* WHAT THIS TASK INVOLVES *
Given the records below, set each one down again exactly as it reads.

++++ RECORDS FOR THIS EXERCISE

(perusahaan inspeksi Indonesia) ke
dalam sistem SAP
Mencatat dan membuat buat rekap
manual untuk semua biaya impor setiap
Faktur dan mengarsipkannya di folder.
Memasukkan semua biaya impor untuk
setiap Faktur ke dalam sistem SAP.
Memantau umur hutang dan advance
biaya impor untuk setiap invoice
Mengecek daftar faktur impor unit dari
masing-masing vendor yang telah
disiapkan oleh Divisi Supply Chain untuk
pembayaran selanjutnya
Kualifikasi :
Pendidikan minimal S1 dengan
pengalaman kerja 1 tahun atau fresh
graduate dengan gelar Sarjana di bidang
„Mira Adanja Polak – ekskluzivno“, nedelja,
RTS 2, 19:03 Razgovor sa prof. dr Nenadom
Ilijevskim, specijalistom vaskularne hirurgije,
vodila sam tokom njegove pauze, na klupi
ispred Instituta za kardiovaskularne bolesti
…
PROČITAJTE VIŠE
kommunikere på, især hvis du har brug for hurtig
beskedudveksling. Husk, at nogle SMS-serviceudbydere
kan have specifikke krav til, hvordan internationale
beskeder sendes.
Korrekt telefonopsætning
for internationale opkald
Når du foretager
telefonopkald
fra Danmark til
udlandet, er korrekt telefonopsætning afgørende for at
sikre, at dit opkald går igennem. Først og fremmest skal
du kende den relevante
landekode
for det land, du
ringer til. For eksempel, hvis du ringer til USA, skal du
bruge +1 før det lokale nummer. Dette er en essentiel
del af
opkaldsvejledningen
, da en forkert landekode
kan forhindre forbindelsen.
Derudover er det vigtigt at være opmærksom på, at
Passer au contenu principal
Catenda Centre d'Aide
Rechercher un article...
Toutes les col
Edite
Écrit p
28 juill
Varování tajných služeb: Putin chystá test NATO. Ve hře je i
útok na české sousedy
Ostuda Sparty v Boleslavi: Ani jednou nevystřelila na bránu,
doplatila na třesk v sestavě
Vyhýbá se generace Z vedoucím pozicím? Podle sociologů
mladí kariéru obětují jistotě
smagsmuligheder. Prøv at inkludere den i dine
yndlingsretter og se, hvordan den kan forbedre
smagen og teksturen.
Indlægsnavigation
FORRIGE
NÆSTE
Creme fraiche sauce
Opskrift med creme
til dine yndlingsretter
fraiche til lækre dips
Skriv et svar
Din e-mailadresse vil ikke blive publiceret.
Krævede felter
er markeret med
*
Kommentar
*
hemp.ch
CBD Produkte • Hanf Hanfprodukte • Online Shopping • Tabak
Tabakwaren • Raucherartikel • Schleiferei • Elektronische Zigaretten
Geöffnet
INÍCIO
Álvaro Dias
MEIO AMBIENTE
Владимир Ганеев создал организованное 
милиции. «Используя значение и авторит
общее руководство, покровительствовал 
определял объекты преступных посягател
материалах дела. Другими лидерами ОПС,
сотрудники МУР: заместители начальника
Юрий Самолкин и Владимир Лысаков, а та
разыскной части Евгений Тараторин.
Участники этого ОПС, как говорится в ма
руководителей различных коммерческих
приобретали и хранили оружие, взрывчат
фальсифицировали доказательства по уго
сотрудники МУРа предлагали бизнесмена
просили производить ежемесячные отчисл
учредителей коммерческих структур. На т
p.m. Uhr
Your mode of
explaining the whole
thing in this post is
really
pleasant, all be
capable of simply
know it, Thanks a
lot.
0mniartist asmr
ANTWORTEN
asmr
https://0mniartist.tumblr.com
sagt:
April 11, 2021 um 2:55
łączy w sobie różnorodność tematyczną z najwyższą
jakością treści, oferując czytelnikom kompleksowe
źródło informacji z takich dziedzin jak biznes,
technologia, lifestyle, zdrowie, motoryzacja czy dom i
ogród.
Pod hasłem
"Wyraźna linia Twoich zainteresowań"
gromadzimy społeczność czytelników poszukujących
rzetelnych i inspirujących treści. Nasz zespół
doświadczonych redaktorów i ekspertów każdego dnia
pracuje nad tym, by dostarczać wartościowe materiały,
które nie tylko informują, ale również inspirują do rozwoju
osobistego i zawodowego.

++++++++

* ANSWER SPACE *
(perusahaan inspeksi Indonesia) ke
dalam sistem SAP
Mencatat dan membuat buat rekap
manual untuk semua biaya impor setiap
Faktur dan mengarsipkannya di folder.
Memasukkan semua biaya impor untuk
setiap Faktur ke dalam sistem SAP.
Memantau umur hutang dan advance
biaya impor untuk setiap invoice
Mengecek daftar faktur impor unit dari
masing-masing vendor yang telah
disiapkan oleh Divisi Supply Chain untuk
pembayaran selanjutnya
Kualifikasi :
Pendidikan minimal S1 dengan
pengalaman kerja 1 tahun atau fresh
graduate dengan gelar Sarjana di bidang
„Mira Adanja Polak – ekskluzivno“, nedelja,
RTS 2, 19:03 Razgovor sa prof. dr Nenadom
Ilijevskim, specijalistom vaskularne hirurgije,
vodila sam tokom njegove pauze, na klupi
ispred Instituta za kardiovaskularne bolesti
…
PROČITAJTE VIŠE
kommunikere på, især hvis du har brug for hurtig
beskedudveksling. Husk, at nogle SMS-serviceudbydere
kan have specifikke krav til, hvordan internationale
beskeder sendes.
Korrekt telefonopsætning
for internationale opkald
Når du foretager
telefonopkald
fra Danmark til
udlandet, er korrekt telefonopsætning afgørende for at
sikre, at dit opkald går igennem. Først og fremmest skal
du kende den relevante
landekode
for det land, du
ringer til. For eksempel, hvis du ringer til USA, skal du
bruge +1 før det lokale nummer. Dette er en essentiel
del af
opkaldsvejledningen
, da en forkert landekode
kan forhindre forbindelsen.
Derudover er det vigtigt at være opmærksom på, at
Passer au contenu principal
Catenda Centre d'Aide
Rechercher un article...
Toutes les col
Edite
Écrit p
28 juill
Varování tajných služeb: Putin chystá test NATO. Ve hře je i
útok na české sousedy
Ostuda Sparty v Boleslavi: Ani jednou nevystřelila na bránu,
doplatila na třesk v sestavě
Vyhýbá se generace Z vedoucím pozicím? Podle sociologů
mladí kariéru obětují jistotě
smagsmuligheder. Prøv at inkludere den i dine
yndlingsretter og se, hvordan den kan forbedre
smagen og teksturen.
Indlægsnavigation
FORRIGE
NÆSTE
Creme fraiche sauce
Opskrift med creme
til dine yndlingsretter
fraiche til lækre dips
Skriv et svar
Din e-mailadresse vil ikke blive publiceret.
Krævede felter
er markeret med
*
Kommentar
*
hemp.ch
CBD Produkte • Hanf Hanfprodukte • Online Shopping • Tabak
Tabakwaren • Raucherartikel • Schleiferei • Elektronische Zigaretten
Geöffnet
INÍCIO
Álvaro Dias
MEIO AMBIENTE
Владимир Ганеев создал организованное 
милиции. «Используя значение и авторит
общее руководство, покровительствовал 
определял объекты преступных посягател
материалах дела. Другими лидерами ОПС,
сотрудники МУР: заместители начальника
Юрий Самолкин и Владимир Лысаков, а та
разыскной части Евгений Тараторин.
Участники этого ОПС, как говорится в ма
руководителей различных коммерческих
приобретали и хранили оружие, взрывчат
фальсифицировали доказательства по уго
сотрудники МУРа предлагали бизнесмена
просили производить ежемесячные отчисл
учредителей коммерческих структур. На т
p.m. Uhr
Your mode of
explaining the whole
thing in this post is
really
pleasant, all be
capable of simply
know it, Thanks a
lot.
0mniartist asmr
ANTWORTEN
asmr
https://0mniartist.tumblr.com
sagt:
April 11, 2021 um 2:55
łączy w sobie różnorodność tematyczną z najwyższą
jakością treści, oferując czytelnikom kompleksowe
źródło informacji z takich dziedzin jak biznes,
technologia, lifestyle, zdrowie, motoryzacja czy dom i
ogród.
Pod hasłem
"Wyraźna linia Twoich zainteresowań"
gromadzimy społeczność czytelników poszukujących
rzetelnych i inspirujących treści. Nasz zespół
doświadczonych redaktorów i ekspertów każdego dnia
pracuje nad tym, by dostarczać wartościowe materiały,
które nie tylko informują, ale również inspirują do rozwoju
osobistego i zawodowego.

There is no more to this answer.